(Records from a collection)

Content starts

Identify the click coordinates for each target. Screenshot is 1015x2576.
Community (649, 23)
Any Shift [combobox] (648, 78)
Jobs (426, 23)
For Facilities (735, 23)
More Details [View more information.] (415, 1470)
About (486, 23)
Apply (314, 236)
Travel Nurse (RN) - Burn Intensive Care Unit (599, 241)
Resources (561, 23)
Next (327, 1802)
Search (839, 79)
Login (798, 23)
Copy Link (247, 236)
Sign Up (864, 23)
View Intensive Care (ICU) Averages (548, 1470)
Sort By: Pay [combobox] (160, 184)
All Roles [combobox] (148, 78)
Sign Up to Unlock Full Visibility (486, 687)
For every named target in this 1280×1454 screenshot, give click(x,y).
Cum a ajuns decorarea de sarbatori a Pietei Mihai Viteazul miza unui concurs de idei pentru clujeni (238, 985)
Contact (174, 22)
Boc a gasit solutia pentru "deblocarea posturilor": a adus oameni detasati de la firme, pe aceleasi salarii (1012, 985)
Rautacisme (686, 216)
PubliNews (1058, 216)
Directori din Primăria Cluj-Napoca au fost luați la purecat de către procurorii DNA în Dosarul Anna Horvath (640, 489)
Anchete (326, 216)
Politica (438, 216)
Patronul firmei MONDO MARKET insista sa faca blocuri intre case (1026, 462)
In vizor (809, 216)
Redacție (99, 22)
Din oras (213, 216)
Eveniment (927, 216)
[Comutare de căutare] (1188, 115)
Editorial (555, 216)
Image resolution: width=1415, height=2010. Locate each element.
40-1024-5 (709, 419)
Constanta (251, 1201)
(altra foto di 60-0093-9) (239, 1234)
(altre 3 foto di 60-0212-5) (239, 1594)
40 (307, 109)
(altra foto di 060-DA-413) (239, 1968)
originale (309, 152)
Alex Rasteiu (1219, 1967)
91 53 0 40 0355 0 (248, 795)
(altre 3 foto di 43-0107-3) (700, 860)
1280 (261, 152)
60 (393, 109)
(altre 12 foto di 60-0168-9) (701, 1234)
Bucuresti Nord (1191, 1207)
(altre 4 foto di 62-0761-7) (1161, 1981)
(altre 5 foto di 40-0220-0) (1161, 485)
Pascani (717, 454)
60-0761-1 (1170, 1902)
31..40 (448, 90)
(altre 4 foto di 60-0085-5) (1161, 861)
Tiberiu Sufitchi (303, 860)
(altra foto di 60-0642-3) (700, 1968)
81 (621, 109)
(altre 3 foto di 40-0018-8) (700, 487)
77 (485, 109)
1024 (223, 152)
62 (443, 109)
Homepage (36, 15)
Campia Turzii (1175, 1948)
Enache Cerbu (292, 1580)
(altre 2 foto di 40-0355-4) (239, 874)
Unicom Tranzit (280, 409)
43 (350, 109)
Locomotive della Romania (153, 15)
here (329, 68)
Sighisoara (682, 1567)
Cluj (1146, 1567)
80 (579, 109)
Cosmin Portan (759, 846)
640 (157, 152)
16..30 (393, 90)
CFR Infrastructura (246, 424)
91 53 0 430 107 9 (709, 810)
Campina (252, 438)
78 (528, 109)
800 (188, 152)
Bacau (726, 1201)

Content ends

**What you will do**:
Find the lines above that include the string "Intensive" and copy them.

**Output below**:
Travel Nurse (RN) - Burn Intensive Care Unit (599, 241)
View Intensive Care (ICU) Averages (548, 1470)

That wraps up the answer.